HOW TO COMPLETE THIS TASK
Although the records contain pictures, none belong in the copy: restate word for word only the lines from the one with "August 2012" through the one with "The ‘Guest Voices’ in Hindi Film Music", both included.

+ + + +

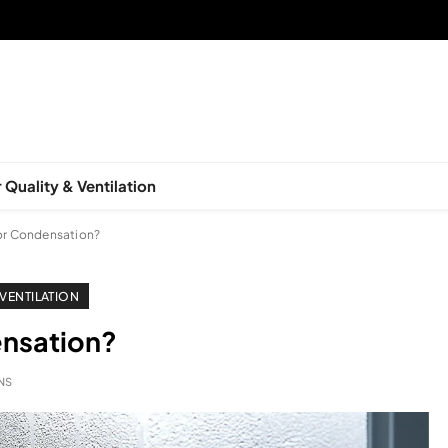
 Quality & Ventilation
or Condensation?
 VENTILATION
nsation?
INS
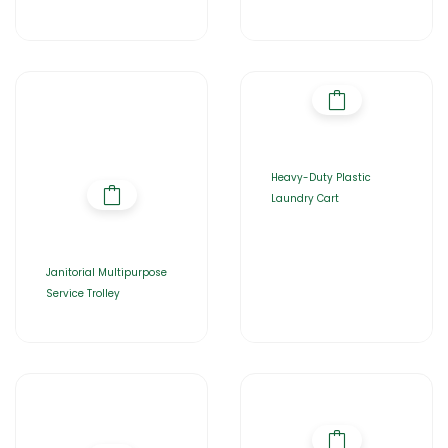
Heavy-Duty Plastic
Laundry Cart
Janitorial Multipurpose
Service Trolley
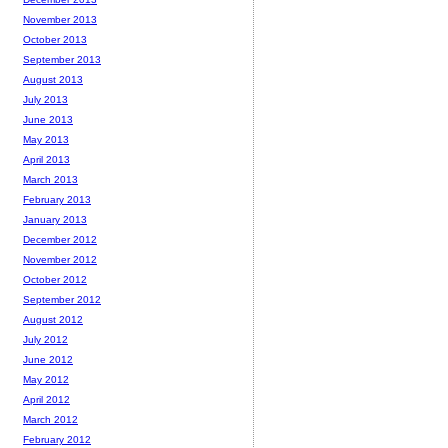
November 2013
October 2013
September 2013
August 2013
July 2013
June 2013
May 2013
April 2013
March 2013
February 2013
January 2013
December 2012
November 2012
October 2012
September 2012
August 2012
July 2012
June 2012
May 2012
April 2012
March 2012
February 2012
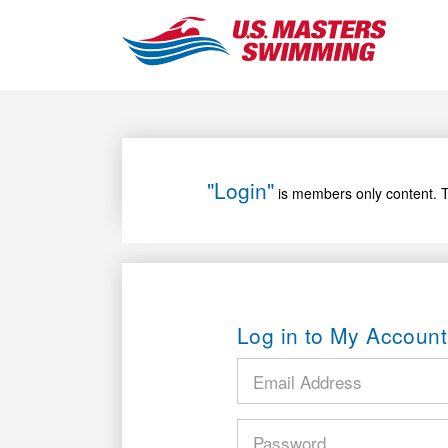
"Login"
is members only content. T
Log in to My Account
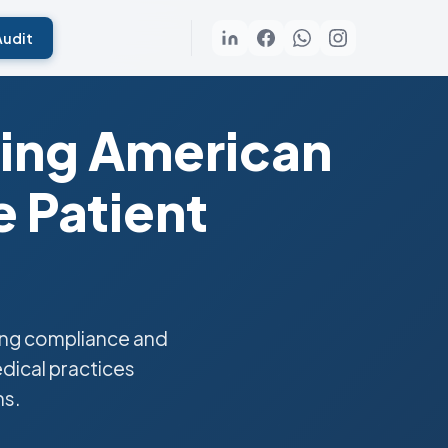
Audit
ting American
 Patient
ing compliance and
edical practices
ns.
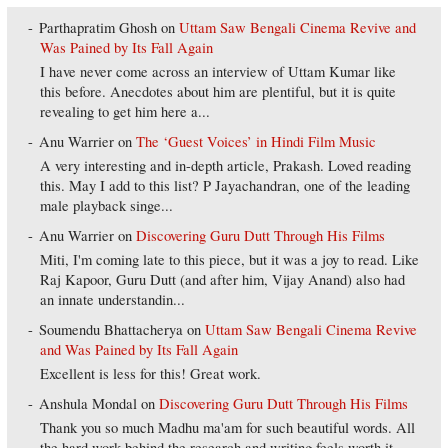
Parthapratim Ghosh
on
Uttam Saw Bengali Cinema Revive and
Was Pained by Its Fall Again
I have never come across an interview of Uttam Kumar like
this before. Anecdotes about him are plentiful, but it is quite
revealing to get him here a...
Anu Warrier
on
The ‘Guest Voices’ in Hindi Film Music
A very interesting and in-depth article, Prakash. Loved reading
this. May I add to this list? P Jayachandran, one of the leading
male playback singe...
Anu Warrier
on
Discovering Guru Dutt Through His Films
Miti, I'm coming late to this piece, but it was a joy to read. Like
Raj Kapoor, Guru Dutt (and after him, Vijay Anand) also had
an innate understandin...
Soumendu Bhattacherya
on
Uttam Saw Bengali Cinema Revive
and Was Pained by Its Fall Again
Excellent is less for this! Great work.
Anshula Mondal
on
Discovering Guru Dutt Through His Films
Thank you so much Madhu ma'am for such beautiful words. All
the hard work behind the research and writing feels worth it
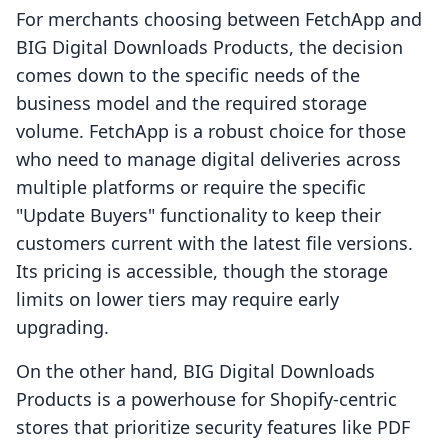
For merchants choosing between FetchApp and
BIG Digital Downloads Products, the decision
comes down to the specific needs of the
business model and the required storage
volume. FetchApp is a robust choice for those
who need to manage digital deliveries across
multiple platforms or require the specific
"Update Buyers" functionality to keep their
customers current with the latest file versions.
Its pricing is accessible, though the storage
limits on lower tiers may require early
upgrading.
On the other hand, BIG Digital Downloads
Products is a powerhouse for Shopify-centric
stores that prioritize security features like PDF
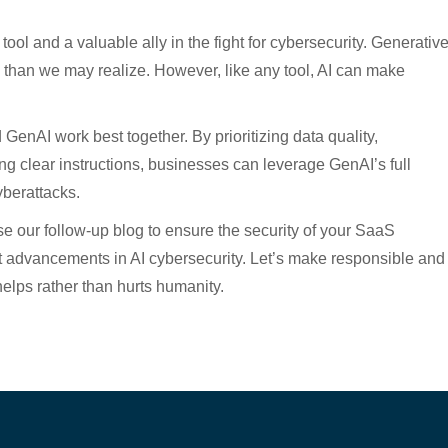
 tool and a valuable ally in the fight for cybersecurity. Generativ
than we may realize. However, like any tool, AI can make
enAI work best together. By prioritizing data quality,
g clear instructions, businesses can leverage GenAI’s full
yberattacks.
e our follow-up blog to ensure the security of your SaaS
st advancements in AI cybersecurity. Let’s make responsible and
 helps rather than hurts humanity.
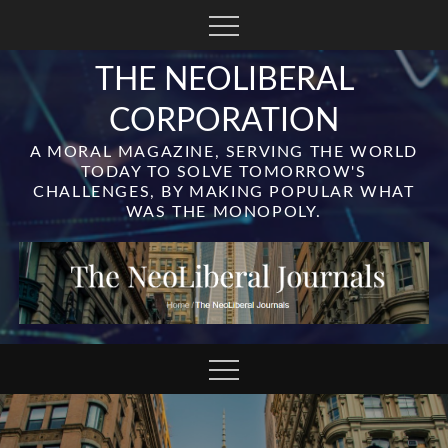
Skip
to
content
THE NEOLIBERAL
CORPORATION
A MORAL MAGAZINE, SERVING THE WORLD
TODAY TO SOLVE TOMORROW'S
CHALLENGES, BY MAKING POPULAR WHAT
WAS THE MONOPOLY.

+ + + +

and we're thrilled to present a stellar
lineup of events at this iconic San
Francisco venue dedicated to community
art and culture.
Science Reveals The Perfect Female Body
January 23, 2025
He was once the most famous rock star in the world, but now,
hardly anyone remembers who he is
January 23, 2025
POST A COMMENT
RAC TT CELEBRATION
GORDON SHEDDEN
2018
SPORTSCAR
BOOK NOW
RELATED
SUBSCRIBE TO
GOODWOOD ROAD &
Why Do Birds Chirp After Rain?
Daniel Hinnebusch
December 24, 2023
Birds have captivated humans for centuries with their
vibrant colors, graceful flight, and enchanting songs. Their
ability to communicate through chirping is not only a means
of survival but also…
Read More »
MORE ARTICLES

+ + + +

ANSWER SECTION
August 2012
July 2012
June 2012
May 2012
April 2012
March 2012
February 2012
"Login"
is members only content. T
Log in to My Account
Audit
ting American
 Patient
ing compliance and
edical practices
ns.
Parthapratim Ghosh
on
Uttam Saw Bengali Cinema Revive and
Was Pained by Its Fall Again
I have never come across an interview of Uttam Kumar like
this before. Anecdotes about him are plentiful, but it is quite
revealing to get him here a...
Anu Warrier
on
The ‘Guest Voices’ in Hindi Film Music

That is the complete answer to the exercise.